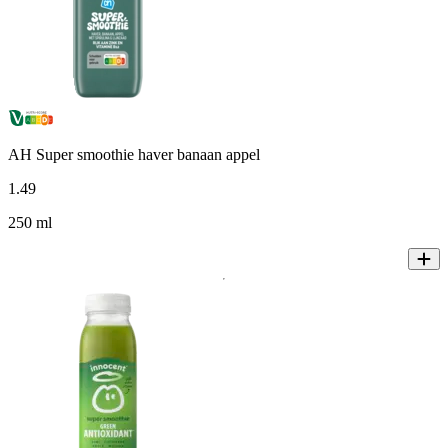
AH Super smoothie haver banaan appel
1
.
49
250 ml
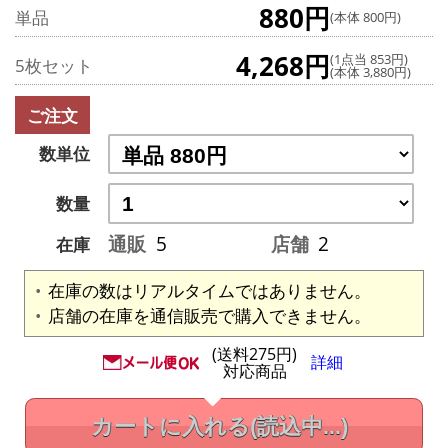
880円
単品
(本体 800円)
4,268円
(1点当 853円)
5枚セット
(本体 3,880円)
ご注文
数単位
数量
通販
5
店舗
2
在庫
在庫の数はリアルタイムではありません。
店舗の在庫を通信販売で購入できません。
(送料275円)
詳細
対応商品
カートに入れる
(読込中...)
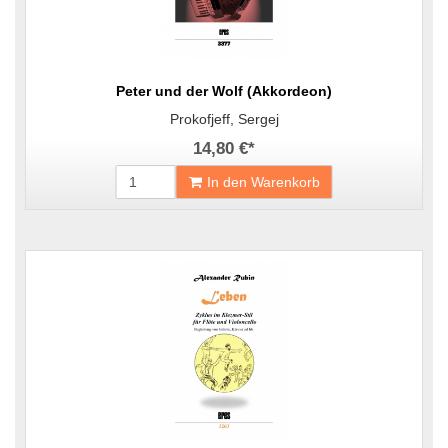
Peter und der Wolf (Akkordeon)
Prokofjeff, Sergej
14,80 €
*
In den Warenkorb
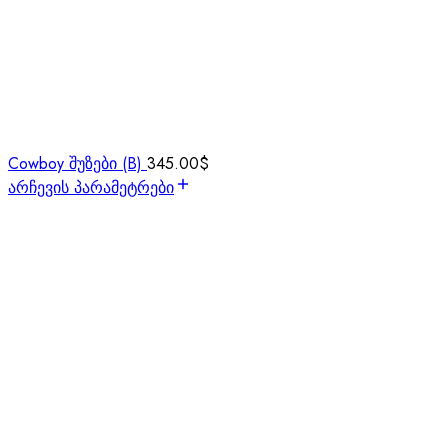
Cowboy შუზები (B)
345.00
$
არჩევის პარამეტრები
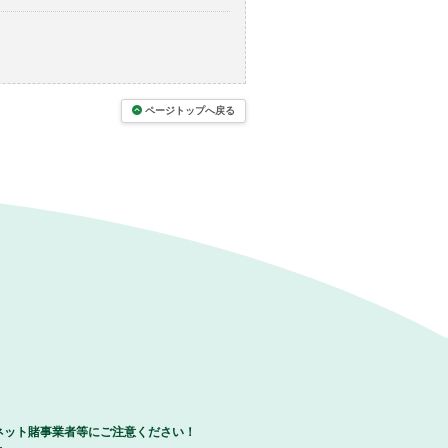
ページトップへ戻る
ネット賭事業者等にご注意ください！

Work request => Your answer must contain the full data, repeated exactly, without pictures.

Answer section =>
AH Super smoothie haver banaan appel
1
.
49
250 ml
880円
単品
(本体 800円)
4,268円
(1点当 853円)
5枚セット
(本体 3,880円)
ご注文
数単位
数量
通販
5
店舗
2
在庫
在庫の数はリアルタイムではありません。
店舗の在庫を通信販売で購入できません。
(送料275円)
詳細
対応商品
カートに入れる
(読込中...)
Peter und der Wolf (Akkordeon)
Prokofjeff, Sergej
14,80 €
*
In den Warenkorb
Cowboy შუზები (B)
345.00
$
არჩევის პარამეტრები
ページトップへ戻る
ネット賭事業者等にご注意ください！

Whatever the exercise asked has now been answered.